Monday, March 01, 2010

A Tempest in Jerusalem

One never knows what kind of a vipers' nest of outrage will be raised through a generally perceived insult among Muslim populations.

One does not take the image of the Prophet Mohammad in vain, the world has learned after Denmark's misfortune leading to massive riots throughout the Muslim world. Muslims feel somehow free to deface and to demolish places and symbols sacred to other religions, but since Islam is the one true religion, it seems to make good sense to their leaders to insist that Muslims rise up in righteous anger to visit violence upon those threatening the same to Islam's holy sites.

Even if no real threats actually exist, the very idea that they might, conceivably, is sufficient to ensure that there will be hysterical denunciations of infidels and Jews followed by fervid insistence on jihad against the unbelievers. The most urgent duty of Muslims is to protect Islam's holy places, and Muslims take this responsibility seriously indeed. Rabidly accusing non-Muslims of evil designs against the sacred divinity of Islam, with dire consequences to follow.

Grievance, victimhood, hysterical denunciations, eagerness to give up one's life for the greater glory of Islam seems to mark the duty of the true Muslim. And when Israeli authorities decide to dedicate their own sacred places for protected status, the result is a certain pathology of rabid fury. Accusations of plots to destroy Muslim sites, to impinge upon Palestinian sovereignty (at least that part has a ring of reality) accelerates to violent insurgency.

When Israeli police clear out the area of the Temple Mount/Dome of the Rock of its violent, masked 'protesters' to ensure that innocent people are not wounded or killed as a result of the violence, this too is a offence against Islam, and calls for a renewed Intifada ring out from Qatar to Jordan to Egypt to the Gaza Strip, as violence is urged to "protect our Islamic holy places" from Jewish claims of ownership. Tourists visiting the Temple Mount are seen as "extremist groups" planning to defile Islamic holy sites.

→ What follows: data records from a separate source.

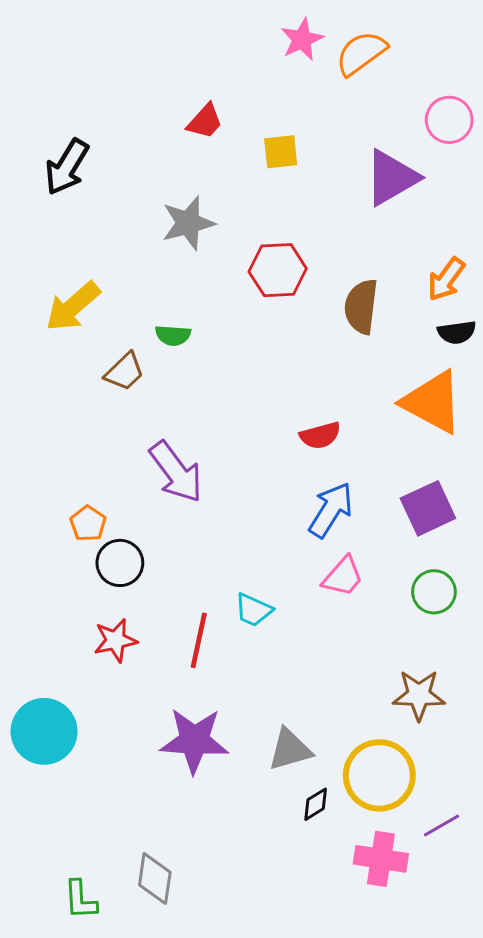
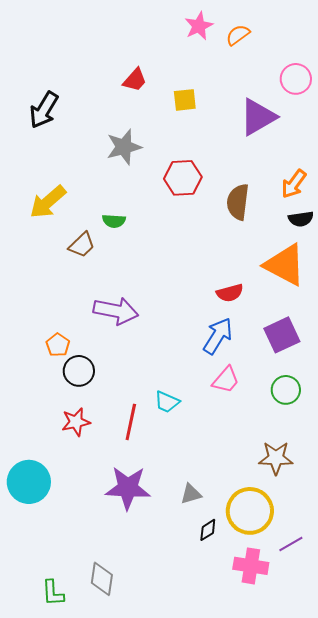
orange semicircle: (361, 53) -> (238, 35), size x0.7
red semicircle: (320, 435) -> (230, 293), moved
purple arrow: (176, 472) -> (116, 311), turned -42
gray triangle: (290, 750) -> (191, 494), size x0.7

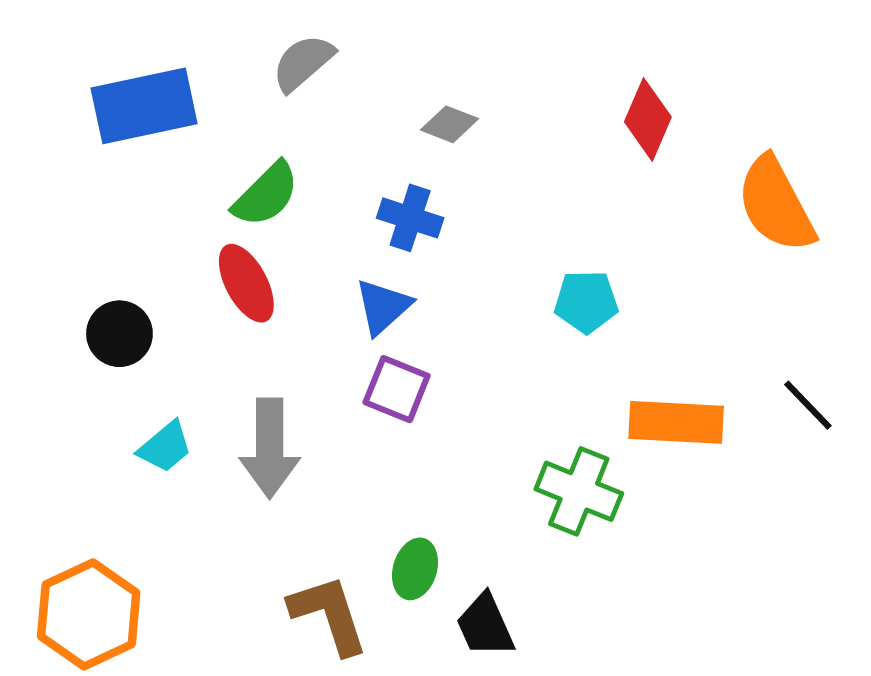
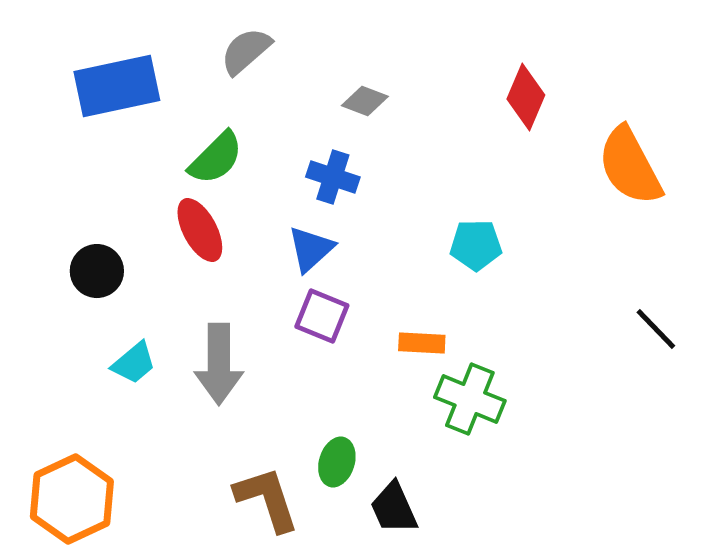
orange rectangle: (676, 422) -> (422, 343), moved, size x0.6

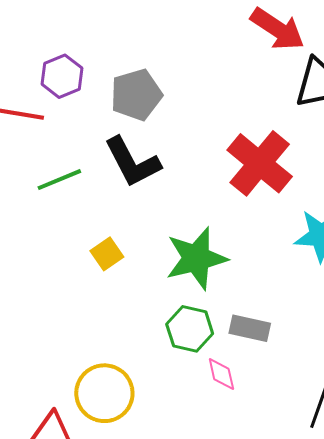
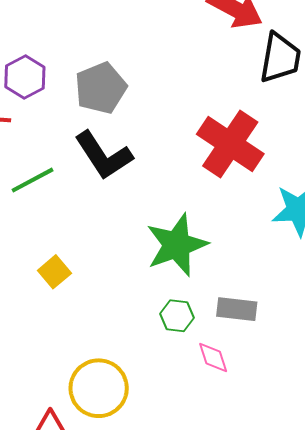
yellow square: (107, 254) -> (54, 272), moved
green hexagon: (190, 329) -> (177, 316), size x0.7

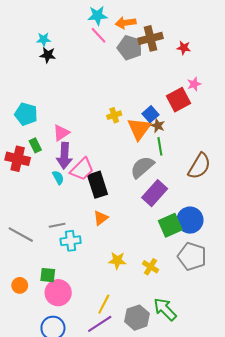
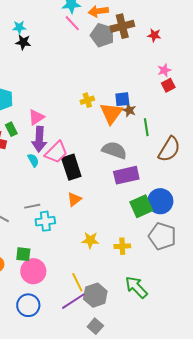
red square: (179, 100) -> (168, 85), moved, size x0.6
blue square: (150, 114) -> (122, 99), turned 35
green line: (160, 146) -> (146, 127), moved
gray semicircle: (142, 167) -> (114, 150), turned 60
purple rectangle: (155, 193) -> (126, 175), turned 35
yellow cross: (150, 267) -> (122, 246), turned -35
yellow line: (104, 304) -> (77, 282), turned -54
gray hexagon: (137, 318) -> (95, 295), moved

To Jews the Temple Mount represents the place where, in antiquity, the original Temple of Solomon stood, and was re-built, then destroyed again, with Muslims insisting that no such temple ever stood there. The Temple Mount, the most sacred site in Judaism, is to Muslims the Dome of the Rock, where the Prophet Mohammad ascended to heaven, and where the Al-Aqsa Mosque now sits, protected by the State of Israel.

To be sure, there has been provocation, with some fundamentally Orthodox rabbis planning to campaign to rebuild the ancient temple. Activity which has been condemned by the greater majority of Israeli religious and political leaders.